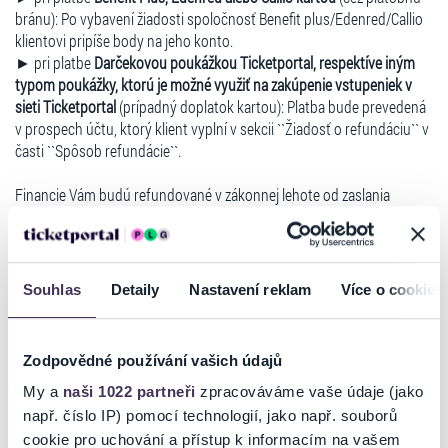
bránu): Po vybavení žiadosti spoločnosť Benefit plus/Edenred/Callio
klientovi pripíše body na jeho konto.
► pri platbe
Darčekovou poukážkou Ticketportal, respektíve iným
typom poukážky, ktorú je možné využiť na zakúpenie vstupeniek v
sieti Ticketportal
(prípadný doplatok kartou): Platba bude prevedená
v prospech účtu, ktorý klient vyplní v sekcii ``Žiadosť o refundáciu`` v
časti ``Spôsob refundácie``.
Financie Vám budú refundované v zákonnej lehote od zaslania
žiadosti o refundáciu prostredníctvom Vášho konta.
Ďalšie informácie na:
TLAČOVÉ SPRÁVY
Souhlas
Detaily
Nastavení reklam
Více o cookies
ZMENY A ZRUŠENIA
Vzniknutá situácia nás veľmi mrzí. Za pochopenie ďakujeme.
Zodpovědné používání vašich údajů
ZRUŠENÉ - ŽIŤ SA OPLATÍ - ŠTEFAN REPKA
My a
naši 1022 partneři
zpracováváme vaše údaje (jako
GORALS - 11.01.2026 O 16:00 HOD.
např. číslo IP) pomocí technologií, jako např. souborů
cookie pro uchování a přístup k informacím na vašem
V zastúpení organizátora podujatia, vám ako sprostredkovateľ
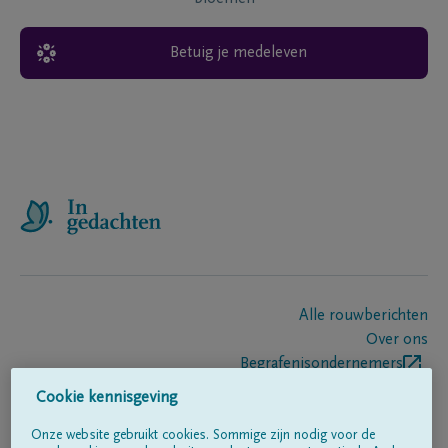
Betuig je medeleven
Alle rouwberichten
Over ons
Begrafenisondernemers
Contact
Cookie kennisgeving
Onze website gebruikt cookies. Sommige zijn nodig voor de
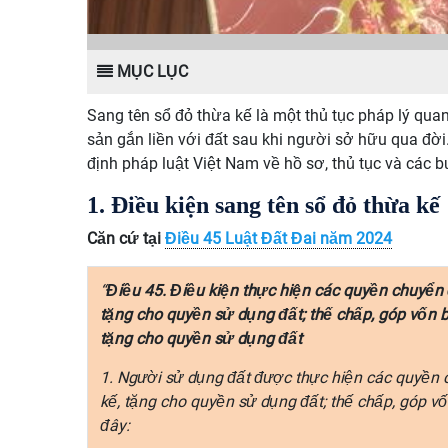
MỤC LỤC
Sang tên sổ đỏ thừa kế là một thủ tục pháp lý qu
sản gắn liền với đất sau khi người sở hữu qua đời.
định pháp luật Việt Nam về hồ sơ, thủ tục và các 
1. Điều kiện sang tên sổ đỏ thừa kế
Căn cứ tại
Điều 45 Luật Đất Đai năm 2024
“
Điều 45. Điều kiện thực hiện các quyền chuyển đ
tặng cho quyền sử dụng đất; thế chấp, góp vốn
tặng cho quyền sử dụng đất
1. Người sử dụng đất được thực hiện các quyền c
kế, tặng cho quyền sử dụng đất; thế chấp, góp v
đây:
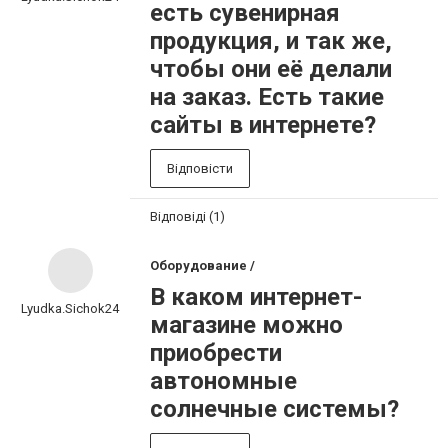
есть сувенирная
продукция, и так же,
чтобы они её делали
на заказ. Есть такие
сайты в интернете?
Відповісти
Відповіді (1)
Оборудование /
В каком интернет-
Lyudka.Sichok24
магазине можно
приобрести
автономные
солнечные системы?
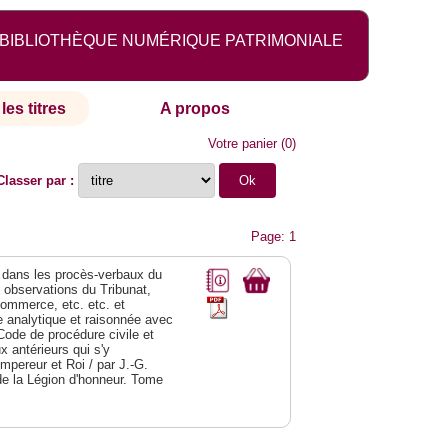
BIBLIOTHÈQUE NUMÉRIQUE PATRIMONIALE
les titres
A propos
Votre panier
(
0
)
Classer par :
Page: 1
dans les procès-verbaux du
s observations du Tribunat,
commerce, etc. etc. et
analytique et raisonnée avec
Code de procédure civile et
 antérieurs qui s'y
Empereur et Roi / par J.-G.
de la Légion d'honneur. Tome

━━━━━━━━

=== EXERCISE BRIEF ===
The whole of the data above needs retyping exactly, with pictures omitted.

=== RESPONSE AREA ===
bránu): Po vybavení žiadosti spoločnosť Benefit plus/Edenred/Callio
klientovi pripíše body na jeho konto.
► pri platbe
Darčekovou poukážkou Ticketportal, respektíve iným
typom poukážky, ktorú je možné využiť na zakúpenie vstupeniek v
sieti Ticketportal
(prípadný doplatok kartou): Platba bude prevedená
v prospech účtu, ktorý klient vyplní v sekcii ``Žiadosť o refundáciu`` v
časti ``Spôsob refundácie``.
Financie Vám budú refundované v zákonnej lehote od zaslania
žiadosti o refundáciu prostredníctvom Vášho konta.
Ďalšie informácie na:
TLAČOVÉ SPRÁVY
Souhlas
Detaily
Nastavení reklam
Více o cookies
ZMENY A ZRUŠENIA
Vzniknutá situácia nás veľmi mrzí. Za pochopenie ďakujeme.
Zodpovědné používání vašich údajů
ZRUŠENÉ - ŽIŤ SA OPLATÍ - ŠTEFAN REPKA
My a
naši 1022 partneři
zpracováváme vaše údaje (jako
GORALS - 11.01.2026 O 16:00 HOD.
např. číslo IP) pomocí technologií, jako např. souborů
cookie pro uchování a přístup k informacím na vašem
V zastúpení organizátora podujatia, vám ako sprostredkovateľ
Betuig je medeleven
Alle rouwberichten
Over ons
Begrafenisondernemers
Contact
Cookie kennisgeving
Onze website gebruikt cookies. Sommige zijn nodig voor de
MỤC LỤC
Sang tên sổ đỏ thừa kế là một thủ tục pháp lý qu
sản gắn liền với đất sau khi người sở hữu qua đời.
định pháp luật Việt Nam về hồ sơ, thủ tục và các 
1. Điều kiện sang tên sổ đỏ thừa kế
Căn cứ tại
Điều 45 Luật Đất Đai năm 2024
“
Điều 45. Điều kiện thực hiện các quyền chuyển đ
tặng cho quyền sử dụng đất; thế chấp, góp vốn
tặng cho quyền sử dụng đất
1. Người sử dụng đất được thực hiện các quyền c
kế, tặng cho quyền sử dụng đất; thế chấp, góp v
đây:
есть сувенирная
продукция, и так же,
чтобы они её делали
на заказ. Есть такие
сайты в интернете?
Відповісти
Відповіді (1)
Оборудование /
В каком интернет-
Lyudka.Sichok24
магазине можно
приобрести
автономные
солнечные системы?
BIBLIOTHÈQUE NUMÉRIQUE PATRIMONIALE
les titres
A propos
Votre panier
(
0
)
Classer par :
Page: 1
dans les procès-verbaux du
s observations du Tribunat,
commerce, etc. etc. et
analytique et raisonnée avec
Code de procédure civile et
 antérieurs qui s'y
Empereur et Roi / par J.-G.
de la Légion d'honneur. Tome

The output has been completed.